In a statement Saquib Fayyaz Magoon, Convener of Federation of Pakistan Chambers of Commerce and Industry (FPCCI) standing committee on Sales Tax and Chairman Indenters Association of Pakistan (IAOP), urged Government to pay attention on economic crises due to lockdown for prevention of coronavirus pandemic and has demanded Prime Minister to defer CNIC Condition for 6 months on sale of goods to unregistered persons in view of the current economic crisis.

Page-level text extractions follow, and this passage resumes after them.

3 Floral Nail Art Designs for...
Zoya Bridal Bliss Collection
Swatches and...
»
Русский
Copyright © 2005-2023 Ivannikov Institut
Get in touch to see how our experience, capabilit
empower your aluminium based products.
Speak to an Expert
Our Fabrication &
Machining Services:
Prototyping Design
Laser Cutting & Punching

Magoon Said due to situation caused by the coronavirus, all payments to exporters have been stopped and export orders canceled while the economic activities have also stopped. While there has been a severe crisis of cash flow in the market, therefore, by defer the condition of the CNIC will improve the cash flow situation, otherwise there will be another major financial crisis.

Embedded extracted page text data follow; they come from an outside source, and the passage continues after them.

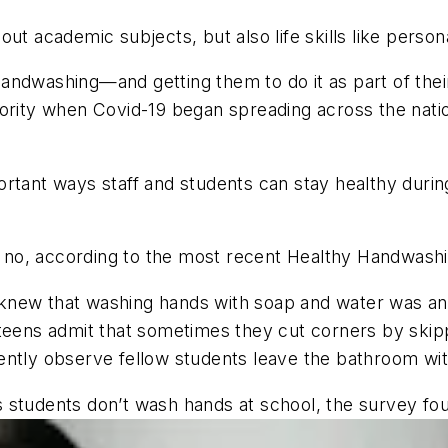
ut academic subjects, but also life skills like person
handwashing—and getting them to do it as part of th
ority when Covid-19 began spreading across the nation
rtant ways staff and students can stay healthy durin
 no, according to the most recent Healthy Handwas
new that washing hands with soap and water was an im
teens admit that sometimes they cut corners by skipp
ently observe fellow students leave the bathroom wit
 students don’t wash hands at school, the survey fo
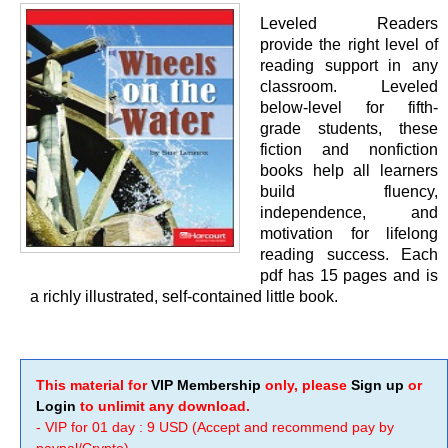
Leveled Readers
provide the right level of
reading support in any
classroom. Leveled
below-level for fifth-
grade students, these
fiction and nonfiction
books help all learners
build fluency,
independence, and
motivation for lifelong
reading success. Each
pdf has 15 pages and is
a richly illustrated, self-contained little book.
This material for
VIP Membership
only, please
Sign up
or
Login
to unlimit any download.
- VIP for 01 day : 9 USD (Accept and recommend pay by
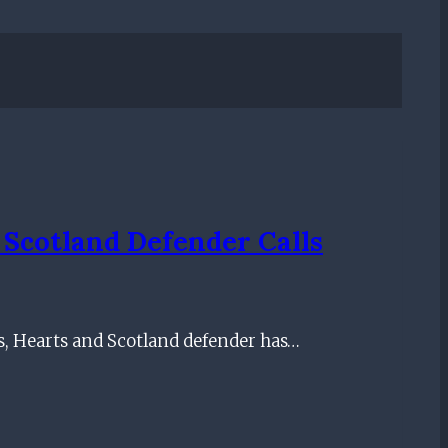
 Scotland Defender Calls
, Hearts and Scotland defender has…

He also requested the government to accept sales tax returns without CNIC and said that in the current economic crisis, now we will depend largely on the local consumer industry, who are already in crisis due to the CNIC condition.
Prime Ministers adviser on commerce Abdul Razzaq Dawood in which he assured that cash flow would not be affected by the Coronavirus.
So if he wants the cash flow not affected then CNIC Condition must defer for minimum six months so that business activities can be restored as usual.
Magoon pointed to the difficulties facing the businessman community over the ban on courier companies due to the lockdown, said the original document of import shipment could not be reached in the banks.
So as long as the lockdown is in place, the State Bank should issue clear instructions to the banks that the EIF be approved on the copy of the document to ensure uninterrupted clearance of imported goods. Because the original documents are required for EIF approval.
Due to not being provided original documents is causing constraints and importers are not able to file a GD which is causing consignment storage and shed charges.
Saquib Fayyaz Magoon appealed the Prime Minister Imran Khan that in view of the serious situation caused by the coronavirus, a directive should be issued to the State Bank that the EIF be approved on the copy of the document at the time of payment by the importers to the banks.